The novel's first 60 pages are occupied with introducing the large cast of characters and laying out the political machinations deployed by the Prime Minister, Patrick Harvey, and Henderson, prior to a spring general election. 
 
However, when the SNP fails to capture a majority, this catalyzes plans by the SLP to reject further negotiations and stage an insurrection. The goal: force both Harvey and Henderson to accept independence as a consequence of a popular uprising, rather than backroom wheeling and dealing. And because their cause is just, naturally, the SLP leadership isn't averse to sponsoring martyrs whose deaths will be a source of inspiration to the Struggle......
 
'Scotch' is not an easy read.
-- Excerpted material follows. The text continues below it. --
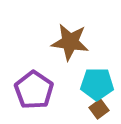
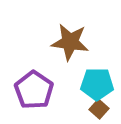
brown square: rotated 12 degrees counterclockwise
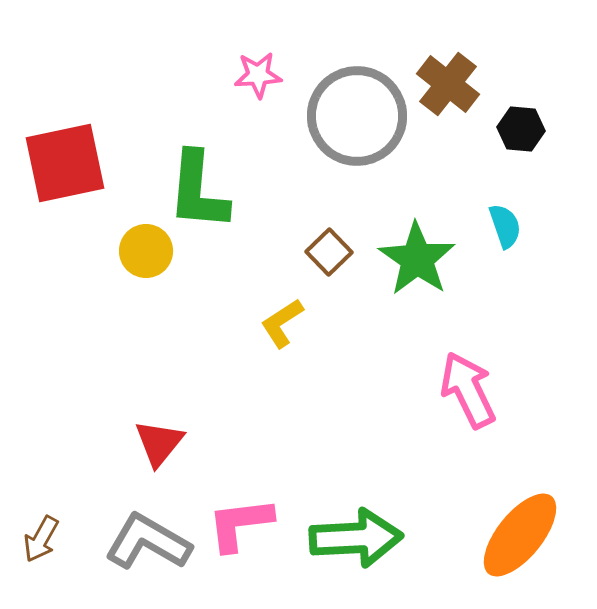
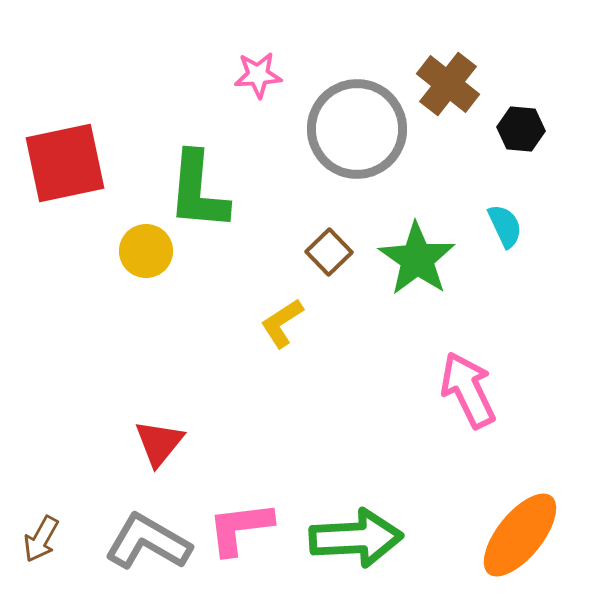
gray circle: moved 13 px down
cyan semicircle: rotated 6 degrees counterclockwise
pink L-shape: moved 4 px down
Perhaps as a consequence of being co-written, the narrative has an abrupt, choppy quality. I often was forced to re-read sentences and sometime entire paragraphs to figure out what was happening to who, because of the terse nature of the prose. 
 
Readers hoping for depictions of bloody street battles between Royal Army forces and wild-eyed Scots, with RAF bombing runs on border towns, fields strewn with corpses, and Saracen armored cars set afire by Molotovs tossed by beret-wearing college students chanting in Gaelic, will be disappointed in 'Scotch.' The novel revolves around political dramas, with most action sequences (including sabotage of bridges) taking place off-screen. It's only in the novel's closing chapters that any sort of violence ensues, but this is subordinate to discussions and arguments between bureaucrats clustered in board rooms.    
 
Summing up, 'Scotch on the Rocks' has the restrained quality common in literature about near-future British dystopias. Maybe it's the restrictions imposed by the UK on personal firearms ownership, or perhaps the erratic psychologies induced by intergenerational vitamin D deficiency*, but the manic energy of American dystopias is quite absent in British treatments of the theme. If gun battles and mayhem are your 'cuppa,' then 'Scotch' likely will disappoint.
  
*According to a 2022 journal paper, a survey of 351,320 UK ‘Biobank’ blood samples taken from individuals aged 40 to 70 indicated that 53.75% of these individuals had serum vitamin D levels in the ‘insufficient’ and ‘deficient’ categories (i.e., < 50 nM / L). Vitamin D deficiency is linked to delirium.